Joseph Serda

1889 - 1965

Informations générales
  • Né le 7 mai 1889 à Boufarik (Algérie)
  • Décédé le 1er février 1965 à Biarritz (Pyrénées-Atlantiques - France)

Mandats à l'Assemblée nationale ou à la Chambre des députés

Régime politique
Troisième République - Chambre des députés
Législature
XVe législature
Mandat
Du 26 juin 1932 au 31 mai 1936
Département
Anciens départements d'Algérie
Groupe
Gauche radicale
Régime politique
Troisième République - Chambre des députés
Législature
XVIe législature
Mandat
Du 26 avril 1936 au 31 mai 1942 *
Département
Anciens départements d'Algérie
Groupe
Gauche indépendante

* : Un décret de juillet 1939 a prorogé jusqu'au 31 mai 1942 le mandat des députés élus en mai 1936

Biographies

Biographie extraite du dictionnaire des parlementaires français de 1889 à 1940 (Jean Jolly)

Né le 7 mai 1889 à Boufarik (Algérie).

Député de Constantine de 1932 à 1942.

Fils de modestes colons de Mahelma, Joseph Serda travailla d'abord avec ses parents, puis entra à l'Institut agricole de Maison-Carrée d'où il sortit, en très bon rang, ingénieur agronome.

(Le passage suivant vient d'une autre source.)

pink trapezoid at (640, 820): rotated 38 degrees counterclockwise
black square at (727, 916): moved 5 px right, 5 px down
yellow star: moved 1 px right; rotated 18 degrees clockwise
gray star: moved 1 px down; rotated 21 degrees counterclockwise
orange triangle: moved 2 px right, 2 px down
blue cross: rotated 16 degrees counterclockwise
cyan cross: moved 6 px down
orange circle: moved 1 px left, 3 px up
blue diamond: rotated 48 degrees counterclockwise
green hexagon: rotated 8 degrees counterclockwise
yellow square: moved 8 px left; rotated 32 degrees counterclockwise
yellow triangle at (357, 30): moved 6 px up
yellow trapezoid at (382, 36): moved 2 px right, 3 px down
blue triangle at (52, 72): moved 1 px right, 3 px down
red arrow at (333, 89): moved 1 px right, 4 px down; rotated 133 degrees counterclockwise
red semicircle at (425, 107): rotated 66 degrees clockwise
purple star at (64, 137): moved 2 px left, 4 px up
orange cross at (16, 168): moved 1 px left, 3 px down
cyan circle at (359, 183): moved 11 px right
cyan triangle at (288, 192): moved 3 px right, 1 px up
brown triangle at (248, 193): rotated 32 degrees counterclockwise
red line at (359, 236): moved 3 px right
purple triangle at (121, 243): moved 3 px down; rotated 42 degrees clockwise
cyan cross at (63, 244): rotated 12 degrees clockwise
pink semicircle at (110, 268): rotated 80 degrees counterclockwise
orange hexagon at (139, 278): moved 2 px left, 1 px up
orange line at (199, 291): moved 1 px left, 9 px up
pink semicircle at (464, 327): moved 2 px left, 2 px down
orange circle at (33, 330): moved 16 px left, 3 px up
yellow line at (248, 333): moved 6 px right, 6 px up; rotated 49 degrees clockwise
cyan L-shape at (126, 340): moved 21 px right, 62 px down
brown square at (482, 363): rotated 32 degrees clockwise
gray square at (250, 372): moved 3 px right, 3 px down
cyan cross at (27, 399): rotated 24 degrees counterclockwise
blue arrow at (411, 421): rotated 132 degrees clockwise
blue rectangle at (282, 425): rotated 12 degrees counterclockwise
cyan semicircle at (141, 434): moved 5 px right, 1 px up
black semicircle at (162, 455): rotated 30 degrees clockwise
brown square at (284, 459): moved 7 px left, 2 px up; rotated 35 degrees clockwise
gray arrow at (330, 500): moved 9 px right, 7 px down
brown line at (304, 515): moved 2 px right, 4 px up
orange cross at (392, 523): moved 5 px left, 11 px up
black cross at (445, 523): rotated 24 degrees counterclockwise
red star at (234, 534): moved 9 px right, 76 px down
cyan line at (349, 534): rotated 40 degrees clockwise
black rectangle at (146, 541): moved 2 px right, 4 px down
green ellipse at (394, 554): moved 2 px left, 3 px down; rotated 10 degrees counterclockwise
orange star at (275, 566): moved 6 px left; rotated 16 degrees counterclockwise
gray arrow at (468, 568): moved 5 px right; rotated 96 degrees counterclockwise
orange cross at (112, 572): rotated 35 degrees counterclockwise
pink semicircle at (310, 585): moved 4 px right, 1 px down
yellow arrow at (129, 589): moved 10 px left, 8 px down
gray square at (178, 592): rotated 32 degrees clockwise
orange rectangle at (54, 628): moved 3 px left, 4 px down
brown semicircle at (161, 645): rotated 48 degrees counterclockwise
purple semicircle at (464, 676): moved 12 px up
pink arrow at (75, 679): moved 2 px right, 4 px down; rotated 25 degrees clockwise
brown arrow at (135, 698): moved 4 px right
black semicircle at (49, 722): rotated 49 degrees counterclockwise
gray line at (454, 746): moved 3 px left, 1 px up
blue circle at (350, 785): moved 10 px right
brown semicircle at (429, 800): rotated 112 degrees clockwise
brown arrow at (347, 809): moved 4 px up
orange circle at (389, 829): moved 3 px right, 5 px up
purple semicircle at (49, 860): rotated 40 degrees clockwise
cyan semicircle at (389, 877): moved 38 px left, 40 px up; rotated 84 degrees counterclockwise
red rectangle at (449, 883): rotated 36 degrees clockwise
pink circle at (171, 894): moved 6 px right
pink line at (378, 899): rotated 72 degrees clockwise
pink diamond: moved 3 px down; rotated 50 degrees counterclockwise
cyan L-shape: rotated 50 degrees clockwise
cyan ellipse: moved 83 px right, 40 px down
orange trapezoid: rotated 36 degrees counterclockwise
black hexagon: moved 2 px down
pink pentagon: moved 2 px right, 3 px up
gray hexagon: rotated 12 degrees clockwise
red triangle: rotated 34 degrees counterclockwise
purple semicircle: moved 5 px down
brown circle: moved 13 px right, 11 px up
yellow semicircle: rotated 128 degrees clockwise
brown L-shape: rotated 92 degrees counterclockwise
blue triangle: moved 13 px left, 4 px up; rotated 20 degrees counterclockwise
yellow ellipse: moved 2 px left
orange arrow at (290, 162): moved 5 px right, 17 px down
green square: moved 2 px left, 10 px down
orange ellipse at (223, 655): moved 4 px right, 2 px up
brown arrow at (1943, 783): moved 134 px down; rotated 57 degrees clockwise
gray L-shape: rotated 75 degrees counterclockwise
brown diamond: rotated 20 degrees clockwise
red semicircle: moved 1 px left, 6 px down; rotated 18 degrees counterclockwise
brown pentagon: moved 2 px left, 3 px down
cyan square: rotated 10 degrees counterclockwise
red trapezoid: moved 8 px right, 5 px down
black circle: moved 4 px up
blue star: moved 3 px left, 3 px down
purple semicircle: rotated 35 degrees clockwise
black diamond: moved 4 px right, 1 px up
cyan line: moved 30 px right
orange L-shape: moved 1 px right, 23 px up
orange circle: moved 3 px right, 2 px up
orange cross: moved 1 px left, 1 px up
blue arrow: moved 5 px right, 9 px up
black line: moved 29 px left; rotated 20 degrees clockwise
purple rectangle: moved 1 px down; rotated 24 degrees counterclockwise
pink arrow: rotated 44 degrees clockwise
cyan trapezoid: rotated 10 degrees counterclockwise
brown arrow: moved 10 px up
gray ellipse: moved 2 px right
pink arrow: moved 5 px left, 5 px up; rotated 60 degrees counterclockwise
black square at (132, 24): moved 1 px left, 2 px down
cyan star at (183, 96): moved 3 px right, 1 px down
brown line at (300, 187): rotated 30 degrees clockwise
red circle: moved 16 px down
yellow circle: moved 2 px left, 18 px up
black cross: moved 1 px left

Solide, infatigable, intelligent, il partit dans la région de Bône où il constitua un domaine familial et s'occupa de grosses propriétés qu'il conduisit à la perfection. Très vite, il se hissa au premier rang de l'agriculture bônoise et fut à l'origine de la constitution des coopératives. Il créa d'ailleurs Tabacoop - coopérative de planteurs de tabac- qui améliora la qualité, les traitements, les procédés de fermentation et de conservation et qui vendit directement sa production à la Régie française ou sur les places étrangères.

Joseph Serda était délégué financier lorsqu'il se présenta, pour la première fois, à la députation, le 26 juin 1932, dans la 2e circonscription de Constantine, en remplacement de l'ancien ministre Gaston Thomson, parlementaire depuis 54 ans, réélu le 8 et décédé le 14 mai.

Serda proposa aux électeurs un programme d'extension des lois sociales à l'Algérie et d'amélioration du sort des travailleurs, préconisant l'exécution d'un plan d'outillage national pour résorber le chômage. Partisan de l'arbitrage de la S.D.N. il pensait cependant qu'une France désarmée serait une tentation trop forte pour les éléments de désordre. Il fut élu au premier tour de scrutin par 6.154 voix contre 4.806 à Pantaloni, sur 13.535 inscrits et 11.246 votants.

Il s'inscrivit au groupe de la gauche radicale et devint membre des commissions du suffrage universel, de la marine militaire, des douanes et conventions commerciales, des boissons, de l'Algérie, des colonies et protectorats.

Il déposa des propositions de loi ou de résolution et présenta de nombreux rapports relatifs aux produits agricoles algériens - agrumes, bananes, figues, dattes, blé, vins -, prit part aux discussions de budgets, de projets de loi concernant la viticulture, la défense du marché du blé, l'institution d'un conseil national économique.

Aux élections de 1936, alors qu'il était conseiller général et maire, Joseph Serda fut réélu le 26 avril, également au premier tour, par 6.652 voix contre 2.111 à Palomba, 1.754 à Borra et 1.525 à Candas, sur 14.941 inscrits et 12.396 votants. Toujours membre du groupe de la gauche radicale, il siégea aux commissions des finances et des boissons. Il rapporta pour les exercices 1937 à 1940 les projets de loi tendant à autoriser la perception des droits, produits et revenus applicables au budget de l'Algérie et intervint notamment dans la discussion du projet de loi instituant un office national professionnel du blé, défendant de nombreux amendements.

Il ne prit pas part au vote du 10 juillet 1940 sur le projet de loi accordant les pouvoirs constituants demandés par le maréchal Pétain.

Ancien combattant, officier de réserve, Joseph Serda est titulaire de la Croix de guerre.